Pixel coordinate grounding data
--------------------

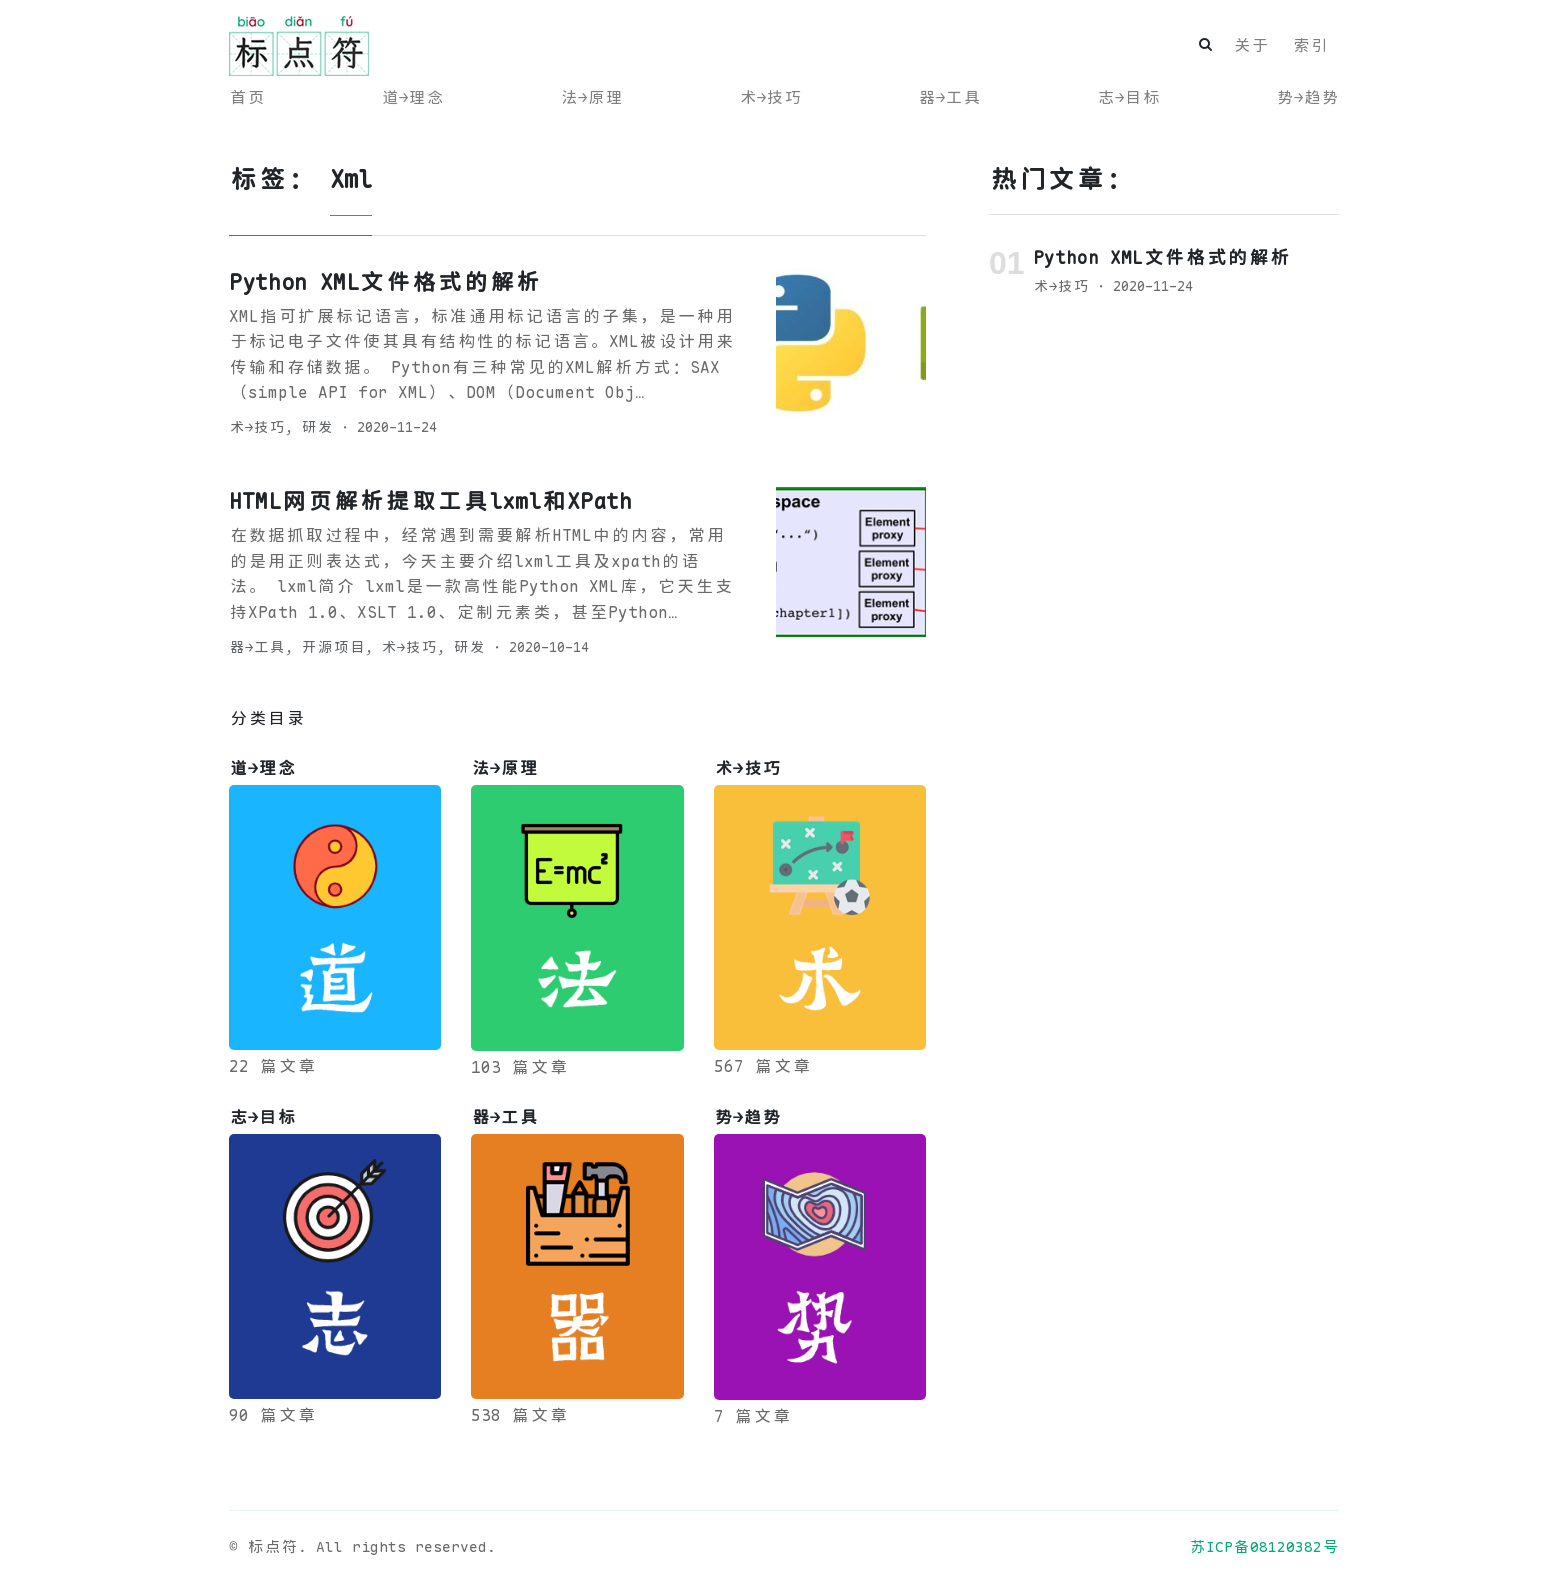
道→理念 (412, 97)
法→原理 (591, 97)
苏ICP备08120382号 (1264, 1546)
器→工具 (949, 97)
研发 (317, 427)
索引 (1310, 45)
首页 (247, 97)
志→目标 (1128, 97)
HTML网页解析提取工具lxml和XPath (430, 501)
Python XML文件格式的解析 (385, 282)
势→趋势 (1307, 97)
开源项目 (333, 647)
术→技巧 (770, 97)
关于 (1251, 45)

--------------------

# Aim of the exercise:
Write the records out again exactly as shown above, keeping no pictures.

# Reply to the task:
道→理念 (412, 97)
法→原理 (591, 97)
苏ICP备08120382号 (1264, 1546)
器→工具 (949, 97)
研发 (317, 427)
索引 (1310, 45)
首页 (247, 97)
志→目标 (1128, 97)
HTML网页解析提取工具lxml和XPath (430, 501)
Python XML文件格式的解析 (385, 282)
势→趋势 (1307, 97)
开源项目 (333, 647)
术→技巧 (770, 97)
关于 (1251, 45)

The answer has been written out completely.